Un microcontrollore, brevemente micro, è un sistema computerizzato programmabile realizzato in unico circuito integrato.
Funzioni e applicazioni dei micro
I micro sono utilizzati per controllare altri dispositivi elettrici o elettronici o per realizzare dispositivi elettronici che hanno specifiche funzioni, collegando pochi elementi a un micro e fornendolo di un programma costituito da un numero limitato di istruzioni.
Ad esempio, con un micro si può realizzare un frequenzimetro: programmando il micro, collegandogli solo pochi elementi passivi e un display LCD programmabile.
Struttura e programmazione dei micro
I micro, quindi, sono integrati del tipo CMOS. I circuiti interni del micro possono essere raggruppati in tre moduli: per l'elaborazione del programma, per l'interfacciamento con dispositivi esterni e di impiego dei segnali esterni.
I circuiti di questi moduli sono collegati tra loro mediante bus e con l'esterno mediante i terminali dell'integrato.
Le istruzioni del micro sono scritte in linguaggio ASSEMBLER e ogni micro ha le proprie istruzioni ASSEMBLER.
Un programma scritto in ASSEMBLER può essere installato in un micro dopo che è stato compilato. Questa operazione è eseguita con un computer e un programma assemblatore o compilatore assembler realizzato per il micro.
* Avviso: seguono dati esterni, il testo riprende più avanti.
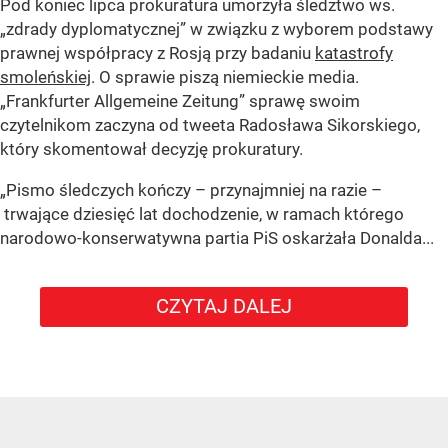
Pod koniec lipca prokuratura umorzyła śledztwo ws.
„zdrady dyplomatycznej” w związku z wyborem podstawy
prawnej współpracy z Rosją przy badaniu
katastrofy
smoleńskiej
. O sprawie piszą niemieckie media.
„Frankfurter Allgemeine Zeitung” sprawę swoim
czytelnikom zaczyna od tweeta Radosława Sikorskiego,
który skomentował decyzję prokuratury.
„Pismo śledczych kończy – przynajmniej na razie –
trwające dziesięć lat dochodzenie, w ramach którego
narodowo-konserwatywna partia PiS oskarżała Donalda...
CZYTAJ DALEJ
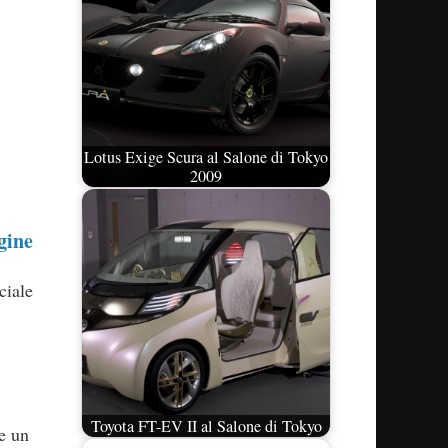
Lotus Exige Scura al Salone di Tokyo
2009
gine
ciale
Toyota FT-EV II al Salone di Tokyo
e un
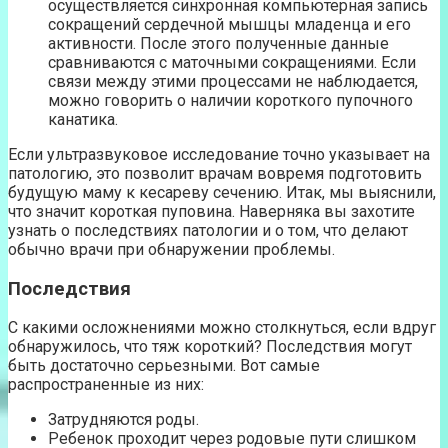
осуществляется синхронная компьютерная запись
сокращений сердечной мышцы младенца и его
активности. После этого полученные данные
сравниваются с маточными сокращениями. Если
связи между этими процессами не наблюдается,
можно говорить о наличии короткого пупочного
канатика.
Если ультразвуковое исследование точно указывает на
патологию, это позволит врачам вовремя подготовить
будущую маму к кесареву сечению. Итак, мы выяснили,
что значит короткая пуповина. Наверняка вы захотите
узнать о последствиях патологии и о том, что делают
обычно врачи при обнаружении проблемы.
Последствия
С какими осложнениями можно столкнуться, если вдруг
обнаружилось, что тяж короткий? Последствия могут
быть достаточно серьезными. Вот самые
распространенные из них:
Затрудняются роды.
Ребенок проходит через родовые пути слишком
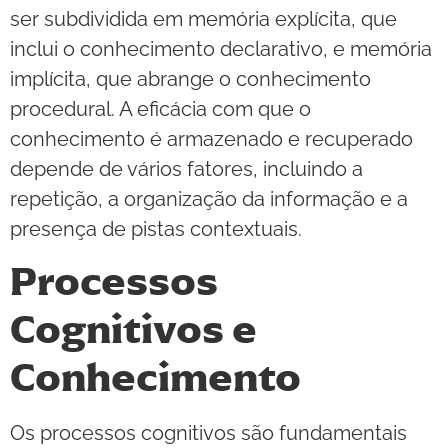
ser subdividida em memória explícita, que
inclui o conhecimento declarativo, e memória
implícita, que abrange o conhecimento
procedural. A eficácia com que o
conhecimento é armazenado e recuperado
depende de vários fatores, incluindo a
repetição, a organização da informação e a
presença de pistas contextuais.
Processos
Cognitivos e
Conhecimento
Os processos cognitivos são fundamentais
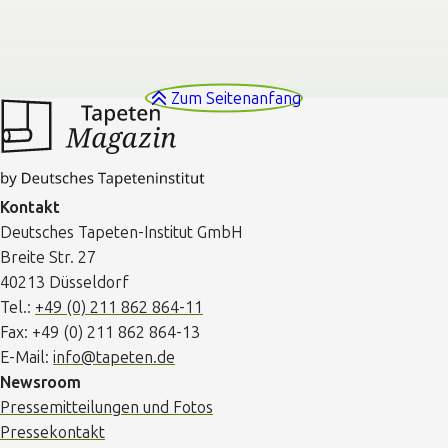
Zum Seitenanfang
Kontakt
Deutsches Tapeten-Institut GmbH
Breite Str. 27
40213 Düsseldorf
Tel.:
+49 (0) 211 862 864-11
Fax: +49 (0) 211 862 864-13
E-Mail:
info@tapeten.de
Newsroom
Pressemitteilungen und Fotos
Pressekontakt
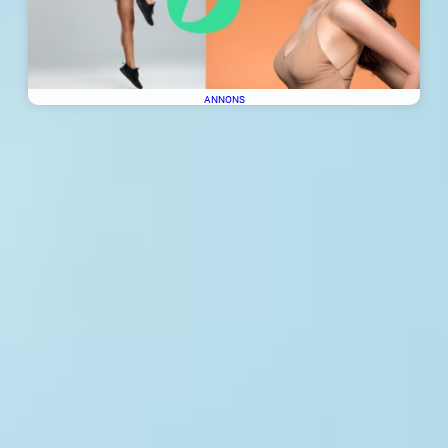
ANNONS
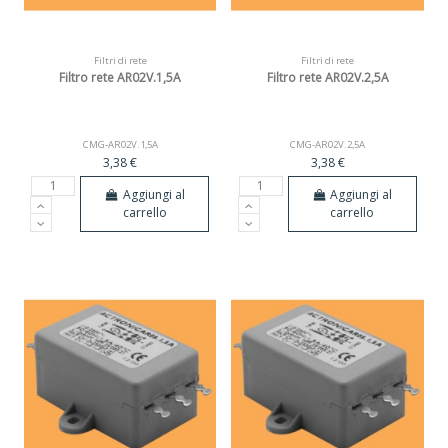
Filtri di rete
Filtri di rete
Filtro rete AR02V.1,5A
Filtro rete AR02V.2,5A
CMG-AR02V.1,5A
CMG-AR02V.2,5A
3,38 €
3,38 €
Aggiungi al
Aggiungi al
carrello
carrello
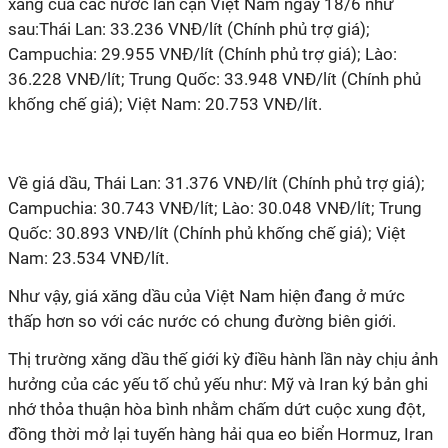
xăng của các nước lân cận Việt Nam ngày 18/6 như
sau:
Thái Lan: 33.236 VNĐ/lít (Chính phủ trợ giá);
Campuchia: 29.955 VNĐ/lít (Chính phủ trợ giá); Lào:
36.228 VNĐ/lít; Trung Quốc: 33.948 VNĐ/lít (Chính phủ
khống chế giá); Việt Nam: 20.753 VNĐ/lít.
Về giá dầu, Thái Lan: 31.376 VNĐ/lít (Chính phủ trợ giá);
Campuchia: 30.743 VNĐ/lít; Lào: 30.048 VNĐ/lít; Trung
Quốc: 30.893 VNĐ/lít (Chính phủ khống chế giá); Việt
Nam: 23.534 VNĐ/lít.
Như vậy, giá xăng dầu của Việt Nam hiện đang ở mức
thấp hơn so với các nước có chung đường biên giới.
Thị trường xăng dầu thế giới kỳ điều hành lần này chịu ảnh
hưởng của các yếu tố chủ yếu như: Mỹ và Iran ký bản ghi
nhớ thỏa thuận hòa bình nhằm chấm dứt cuộc xung đột,
đồng thời mở lại tuyến hàng hải qua eo biển Hormuz, Iran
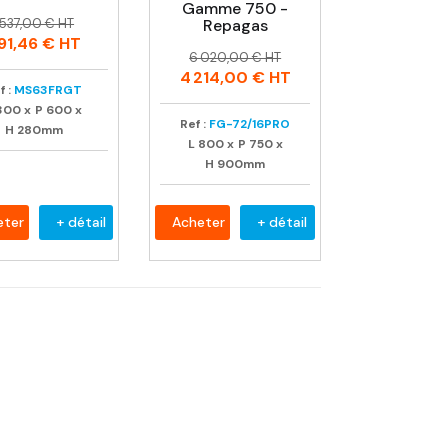
Gamme 750 -
rix
rix
 537,00 € HT
Repagas
abituel
91,46 €
HT
Prix
Prix
6 020,00 € HT
habituel
4 214,00 €
HT
f :
MS63FRGT
300
x
P
600
x
Ref :
FG-72/16PRO
H
280mm
L
800
x
P
750
x
H
900mm
eter
+ détail
Acheter
+ détail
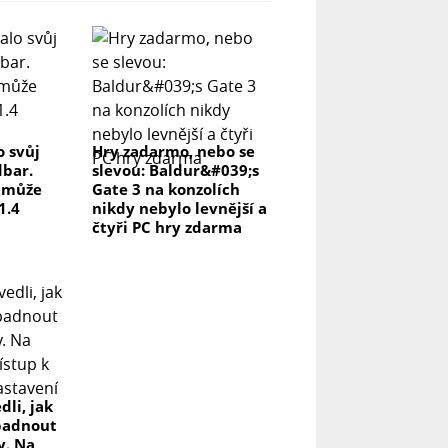
o svůj
Hry zadarmo, nebo se
dbar.
slevou: Baldur&#039;s
a může
Gate 3 na konzolích
1.4
nikdy nebylo levnější a
čtyři PC hry zdarma
dli, jak
padnout
y. Na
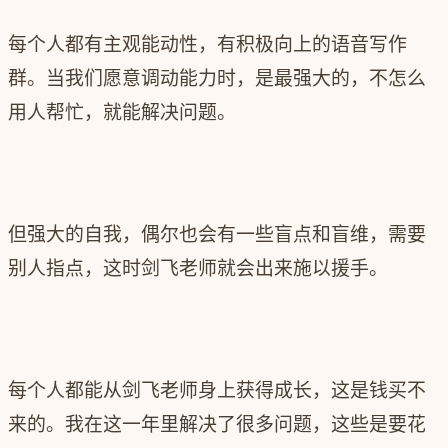
每个人都有主观能动性，有积极向上的语音写作
群。当我们愿意调动能力时，是最强大的，不怎么
用人帮忙，就能解决问题。
但强大的自我，偶尔也会有一些盲点和盲维，需要
别人指点，这时剑飞老师就会出来施以援手。
每个人都能从剑飞老师身上获得成长，这是钱买不
来的。我在这一年里解决了很多问题，这些是要花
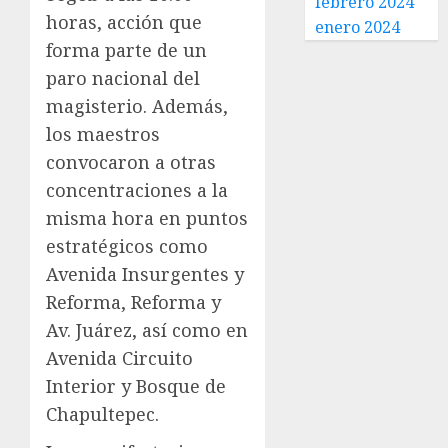
febrero 2024
horas, acción que
enero 2024
forma parte de un
paro nacional del
magisterio. Además,
los maestros
convocaron a otras
concentraciones a la
misma hora en puntos
estratégicos como
Avenida Insurgentes y
Reforma, Reforma y
Av. Juárez, así como en
Avenida Circuito
Interior y Bosque de
Chapultepec.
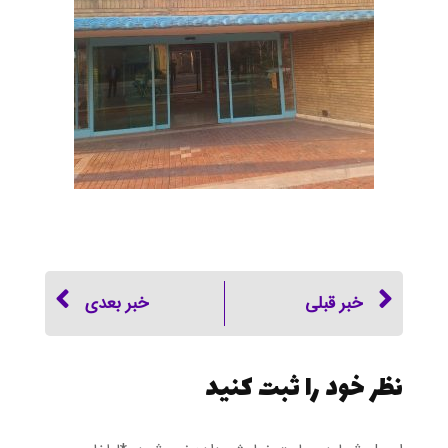
خبر قبلی
خبر بعدی
نظر خود را ثبت کنید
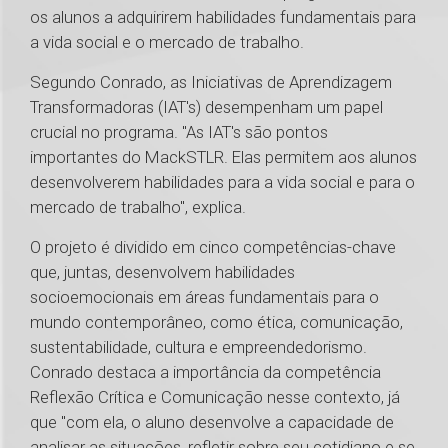
os alunos a adquirirem habilidades fundamentais para
a vida social e o mercado de trabalho.
Segundo Conrado, as Iniciativas de Aprendizagem
Transformadoras (IAT's) desempenham um papel
crucial no programa. "As IAT's são pontos
importantes do MackSTLR. Elas permitem aos alunos
desenvolverem habilidades para a vida social e para o
mercado de trabalho", explica.
O projeto é dividido em cinco competências-chave
que, juntas, desenvolvem habilidades
socioemocionais em áreas fundamentais para o
mundo contemporâneo, como ética, comunicação,
sustentabilidade, cultura e empreendedorismo.
Conrado destaca a importância da competência
Reflexão Crítica e Comunicação nesse contexto, já
que "com ela, o aluno desenvolve a capacidade de
analisar as situações, refletir sobre seu cotidiano e se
Brevemente, la compilazione consiste nella conversione di un programma in linguaggio simbolico in un programma numerico codificato in binario, detto programma eseguibile o codice macchina.
Per i micro esistono particolari programmi che permettono di programmare in linguaggio simbolico evoluto.
Domande da interrogazione
- Qual è la funzione principale di un microcontrollore?
- Come sono strutturati i microcontrollori?
- In quale linguaggio vengono scritte le istruzioni per i microcontrollori?
Un microcontrollore è utilizzato per controllare dispositivi elettrici o elettronici, realizzando specifiche funzioni attraverso un programma con un numero limitato di istruzioni, come nel caso di un frequenzimetro.
I microcontrollori sono integrati del tipo CMOS e la loro struttura è composta da tre moduli: elaborazione del programma, interfacciamento con dispositivi esterni e gestione dei segnali esterni, collegati tramite bus e terminali.
Le istruzioni per i microcontrollori sono scritte in linguaggio ASSEMBLER, specifico per ogni micro, e devono essere compilate in un programma eseguibile tramite un computer e un programma assemblatore.